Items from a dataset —

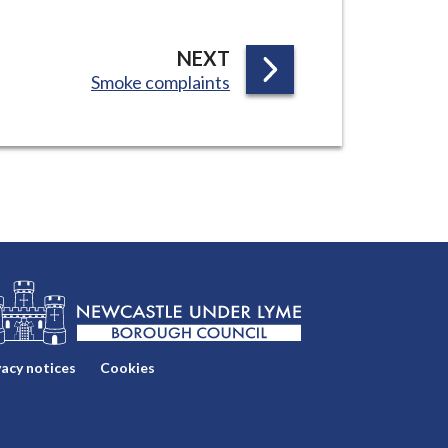
P
NEXT
:
Smoke complaints
A
G
E
vacy notices
Cookies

What to do —
Give the records above again in full and exactly, but exclude every picture.

Finished exercise —
P
NEXT
:
Smoke complaints
A
G
E
vacy notices
Cookies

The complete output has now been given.